● PROMPT
What is the number of lines in the entries that contain the word "НЬЮС"? Answer with that figure alone.

● THE DATA
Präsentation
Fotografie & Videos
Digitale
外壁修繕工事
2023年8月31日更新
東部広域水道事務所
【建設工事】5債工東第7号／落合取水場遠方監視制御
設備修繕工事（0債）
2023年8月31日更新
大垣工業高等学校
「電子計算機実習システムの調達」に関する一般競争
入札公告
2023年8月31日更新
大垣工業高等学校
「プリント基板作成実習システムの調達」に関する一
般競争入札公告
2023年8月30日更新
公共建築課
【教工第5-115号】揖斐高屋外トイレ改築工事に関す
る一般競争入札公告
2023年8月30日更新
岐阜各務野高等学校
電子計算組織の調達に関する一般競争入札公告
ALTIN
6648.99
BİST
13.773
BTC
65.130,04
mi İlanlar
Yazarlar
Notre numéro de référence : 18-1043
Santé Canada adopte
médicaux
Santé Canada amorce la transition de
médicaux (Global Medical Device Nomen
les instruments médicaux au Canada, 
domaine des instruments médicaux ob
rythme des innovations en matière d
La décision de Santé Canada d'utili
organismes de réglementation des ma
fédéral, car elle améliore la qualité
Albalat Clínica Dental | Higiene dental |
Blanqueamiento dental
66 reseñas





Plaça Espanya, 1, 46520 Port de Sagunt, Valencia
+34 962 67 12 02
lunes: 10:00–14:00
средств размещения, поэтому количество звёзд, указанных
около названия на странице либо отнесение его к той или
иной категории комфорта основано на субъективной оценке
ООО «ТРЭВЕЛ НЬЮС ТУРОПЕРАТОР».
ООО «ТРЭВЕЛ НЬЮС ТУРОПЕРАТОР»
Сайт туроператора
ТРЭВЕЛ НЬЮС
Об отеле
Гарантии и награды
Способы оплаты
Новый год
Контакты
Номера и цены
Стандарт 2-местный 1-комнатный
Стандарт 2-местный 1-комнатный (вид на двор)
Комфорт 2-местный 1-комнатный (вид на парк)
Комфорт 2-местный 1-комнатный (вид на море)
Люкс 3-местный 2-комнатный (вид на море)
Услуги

● FINAL ANSWER
3